1. Look for signs in your analytics that you have reached the peak of your tests where your optimization efforts had very little effect on conversions.

For example, you keep testing colors of 13 CTA buttons without any major results.

2. Set up Google Analytics to track metrics such as events and goals so that you can analyze and gather data from your CRO testing tools.

3. Conduct iterative testing starting from a hypothesis and make edits to elements of your website like headlines, copy, or images.

Use data from Google Analytics as the starting point of your hypothesis.

4. Gather insights from your tests to use in larger tests that require more than one page edit, such as innovative tests.

5. Use information and testing results to create a culture of optimization in your company. Work your way towards tests that change your landing page's design and layout, or reduce flows in your funnel.

Talk to your organization and stakeholder to propose innovative testing using data from your iterative test results.

6. Communicate within your company the resources required to run innovative tests, including implementation time, technical complexity, design costs, or customer understanding.

7. Use insights from previous tests and measure qualitative data and quantitative data to understand your users and create a hypothesis for your upcoming tests.

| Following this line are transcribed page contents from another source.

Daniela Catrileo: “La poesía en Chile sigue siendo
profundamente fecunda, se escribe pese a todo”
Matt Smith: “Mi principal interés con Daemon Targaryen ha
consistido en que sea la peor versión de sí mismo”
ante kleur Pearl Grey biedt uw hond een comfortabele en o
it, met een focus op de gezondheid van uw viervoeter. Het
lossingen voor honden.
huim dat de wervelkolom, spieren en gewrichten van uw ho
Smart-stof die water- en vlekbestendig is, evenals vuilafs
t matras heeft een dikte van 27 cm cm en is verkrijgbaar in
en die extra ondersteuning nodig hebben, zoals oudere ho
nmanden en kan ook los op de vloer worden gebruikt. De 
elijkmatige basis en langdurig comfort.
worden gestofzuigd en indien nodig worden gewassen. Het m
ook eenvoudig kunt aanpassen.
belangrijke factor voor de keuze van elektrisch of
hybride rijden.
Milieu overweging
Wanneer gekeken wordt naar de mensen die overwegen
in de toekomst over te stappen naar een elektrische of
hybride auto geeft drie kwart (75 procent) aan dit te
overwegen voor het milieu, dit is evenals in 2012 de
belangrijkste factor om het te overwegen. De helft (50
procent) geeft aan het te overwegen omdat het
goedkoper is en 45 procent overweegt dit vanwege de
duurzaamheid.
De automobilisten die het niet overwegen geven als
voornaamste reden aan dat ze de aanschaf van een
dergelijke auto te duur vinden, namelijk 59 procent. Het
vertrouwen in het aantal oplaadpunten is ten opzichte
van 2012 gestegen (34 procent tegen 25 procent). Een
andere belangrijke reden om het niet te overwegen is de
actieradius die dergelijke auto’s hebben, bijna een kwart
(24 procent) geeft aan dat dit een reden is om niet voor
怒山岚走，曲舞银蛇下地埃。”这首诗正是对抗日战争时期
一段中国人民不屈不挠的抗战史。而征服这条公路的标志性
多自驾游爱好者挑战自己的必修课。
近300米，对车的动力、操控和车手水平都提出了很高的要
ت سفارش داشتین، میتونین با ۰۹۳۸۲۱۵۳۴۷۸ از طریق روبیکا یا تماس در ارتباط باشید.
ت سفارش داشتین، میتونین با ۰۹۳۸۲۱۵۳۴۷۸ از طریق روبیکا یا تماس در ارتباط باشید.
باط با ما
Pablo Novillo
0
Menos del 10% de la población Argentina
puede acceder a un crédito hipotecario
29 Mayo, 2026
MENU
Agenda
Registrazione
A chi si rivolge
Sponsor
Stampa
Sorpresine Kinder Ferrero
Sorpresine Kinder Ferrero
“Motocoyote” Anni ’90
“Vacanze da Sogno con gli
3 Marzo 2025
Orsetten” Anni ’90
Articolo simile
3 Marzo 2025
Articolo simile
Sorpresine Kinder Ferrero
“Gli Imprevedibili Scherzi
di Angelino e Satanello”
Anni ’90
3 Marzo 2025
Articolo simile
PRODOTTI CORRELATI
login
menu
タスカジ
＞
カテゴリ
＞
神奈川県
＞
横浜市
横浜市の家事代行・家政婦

Be open-minded about what you want to test next, and trust your intuition.

8. Run conversion research on your website to identify which elements of your current version work and which need to be changed.

Retain parts of your website that work and recreate the parts that are not working accordingly.

9. Work with your design and optimization team to brainstorm and conceptualize a new website design using existing data and past experiences.

Consider their current customers, knowledge about their business, and what worked in the past.